Stored records:
_ _ _ _
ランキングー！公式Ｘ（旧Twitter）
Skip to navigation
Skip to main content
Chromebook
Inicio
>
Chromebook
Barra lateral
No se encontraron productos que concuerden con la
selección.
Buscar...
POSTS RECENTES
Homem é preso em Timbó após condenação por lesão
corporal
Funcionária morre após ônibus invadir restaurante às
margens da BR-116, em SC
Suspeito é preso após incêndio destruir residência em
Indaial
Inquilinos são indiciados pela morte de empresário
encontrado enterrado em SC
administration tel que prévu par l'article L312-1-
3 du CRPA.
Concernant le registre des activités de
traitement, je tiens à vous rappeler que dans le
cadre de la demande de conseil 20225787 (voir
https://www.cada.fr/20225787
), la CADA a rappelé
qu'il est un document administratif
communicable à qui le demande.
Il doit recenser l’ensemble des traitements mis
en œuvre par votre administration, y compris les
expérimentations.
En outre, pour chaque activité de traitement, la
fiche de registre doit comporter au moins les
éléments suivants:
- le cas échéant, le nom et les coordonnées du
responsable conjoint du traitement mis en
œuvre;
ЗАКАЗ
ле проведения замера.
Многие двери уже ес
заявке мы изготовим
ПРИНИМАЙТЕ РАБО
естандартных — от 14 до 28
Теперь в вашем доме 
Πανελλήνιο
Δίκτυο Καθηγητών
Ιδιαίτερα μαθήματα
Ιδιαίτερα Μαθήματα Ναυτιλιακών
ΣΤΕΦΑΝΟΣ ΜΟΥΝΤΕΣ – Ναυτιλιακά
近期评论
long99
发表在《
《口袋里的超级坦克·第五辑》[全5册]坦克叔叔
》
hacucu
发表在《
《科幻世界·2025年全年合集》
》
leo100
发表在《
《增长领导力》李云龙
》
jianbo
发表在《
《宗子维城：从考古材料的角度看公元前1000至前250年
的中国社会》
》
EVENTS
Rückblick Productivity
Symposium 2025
_ _ _ _
**PROBLEM**
The lines to copy run from the first line of the entries to the line containing "communicable à qui le demande."; copy them exactly and output nothing else.

**EXERCISE OUTPUT**
ランキングー！公式Ｘ（旧Twitter）
Skip to navigation
Skip to main content
Chromebook
Inicio
>
Chromebook
Barra lateral
No se encontraron productos que concuerden con la
selección.
Buscar...
POSTS RECENTES
Homem é preso em Timbó após condenação por lesão
corporal
Funcionária morre após ônibus invadir restaurante às
margens da BR-116, em SC
Suspeito é preso após incêndio destruir residência em
Indaial
Inquilinos são indiciados pela morte de empresário
encontrado enterrado em SC
administration tel que prévu par l'article L312-1-
3 du CRPA.
Concernant le registre des activités de
traitement, je tiens à vous rappeler que dans le
cadre de la demande de conseil 20225787 (voir
https://www.cada.fr/20225787
), la CADA a rappelé
qu'il est un document administratif
communicable à qui le demande.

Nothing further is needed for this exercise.